How Search Engines Work

Search Engines store information about billions of web pages, allowing users to carry out a search and find the most relevant websites to their query as opposed to remembering every website themselves. Search Engines also allows users to find websites they would not normally come across. A Search Engine will typically operate in the following way;

1. Web Crawling – Also known as spiders, these robots access websites, review them and then send the information back to the search engine. Spiders will review a website based on predetermined criteria also known as an algorithm. This will indicate to the Search Engine if your website is credible/ethical.

2. Indexing – Once a website has been evaluated it will then be shown within the Search Engine Result Pages (SERPS) based around it’s credibility. Websites are generally shown in order of compliance/credibility based around the algorithm. The information will of been passed to the Search Engine by the Crawler.

3. Searching – The Search Engine will then display the websites it has crawled for users to find. Search Engines tend to rank websites in order of credibility when matched to the algorithm. The Search Engine result pages are updated regularly as new websites are born and old ones are updated. Search Engines know just as well as users that industries change and information can become outdated rather quickly.

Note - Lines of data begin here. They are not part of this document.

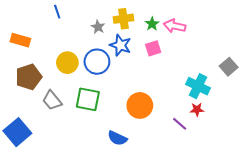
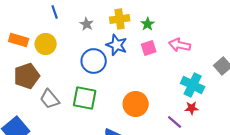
pink arrow: (175, 26) -> (180, 45), moved
gray star: (98, 27) -> (87, 24), moved
yellow circle: (67, 63) -> (46, 44), moved

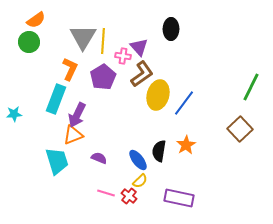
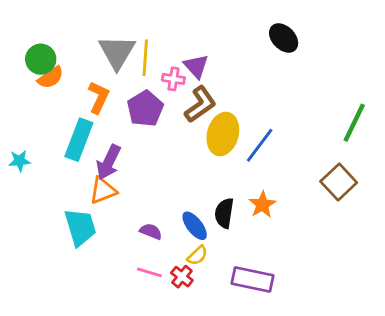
orange semicircle: (36, 20) -> (51, 78), moved
black ellipse: (171, 29) -> (284, 38), moved, turned -45
purple semicircle: (99, 158) -> (151, 231), moved

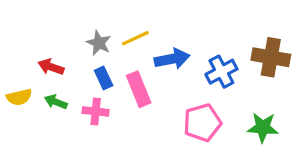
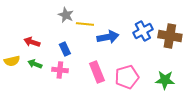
yellow line: (135, 38) -> (85, 24), turned 30
gray star: (99, 43) -> (66, 15), moved
blue cross: (221, 72) -> (143, 31), moved
pink rectangle: (139, 89) -> (97, 72), moved

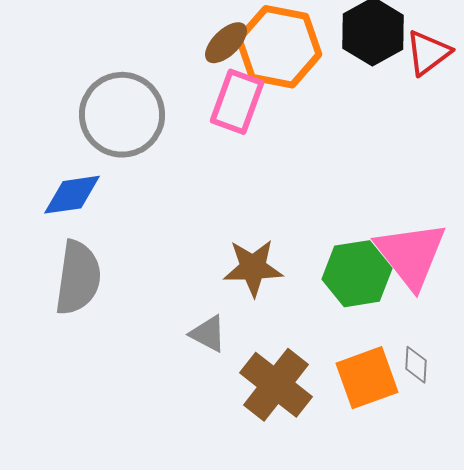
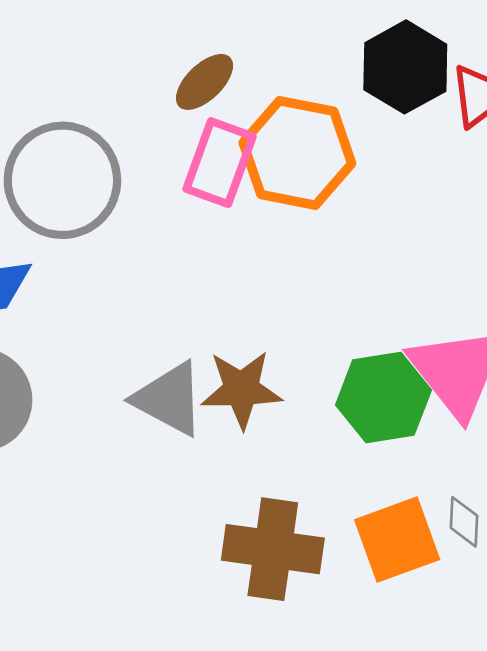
orange hexagon: (279, 47) -> (297, 153), moved
gray triangle: (208, 334) -> (169, 399), moved, size x1.5
brown cross: (276, 385) -> (273, 549), turned -30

Webmasters have very limited communication between the search engines and their crawlers however there are several files you can upload to your website in order to manipulate a crawler or search engine ethically. Robots.txt will indiciate to the crawler were on the website it can look for new pages. Some of the pages a webmaster may want to restrict is password pages, payment pages and sections of the website were a typical user will not find valuable. There are several other communication methods such as a sitemap. A sitemap is a file uploaded onto the web which will tell a crawler all of the web pages on your website which will allow the crawler to browse your website more efficiently. There has been more recent updates between communication methods, search engines such as Google use features such as “nofollow” (this will tell a crawler not to follow this link) Rel Canonical (This will tell a search engine that this is the best URL to access this particular information and Meta data (the information displayed in the SERPS and for use of language, no odp and noindex)

Some search engines such as Google will store all or part of a websites source page (referred to as a cache) as well as information about the web pages however Search Engines such as AltaVista store every word of every page they find. The cached page always holds the actual search text since it is the one that was actually indexed, so it can be very useful when the content of the current page has been updated and the search terms are no longer in it. There are further benefits of website caching in the form of old web pages may contain data that may no longer be available elsewhere.

When a user visits a search engine they usually input a keyword or key phrase into the query box, a search engine will then browse through it’s index of websites and return the best matched websites in order of relevance. A SERP will show usually show a websites meta page title, meta description and url. Search Engines such as Google allow users to remove certain urls from the SERP in order of preference. There are still some search engines which offer an advanced feature called proximity search which allows users to define the distance between keywords. There is also concept-based searching where the research involves using statistical analysis on pages contaiing the words of phrases you search for. Another search factor is using natural language search where the user will input a question as if it was a human, a good example of this is ask.com.

The core foundation of a search engine is the quality of the results it returns back to the user, there are other features such as loading speed and usability however result relevance is currently one of the main factors.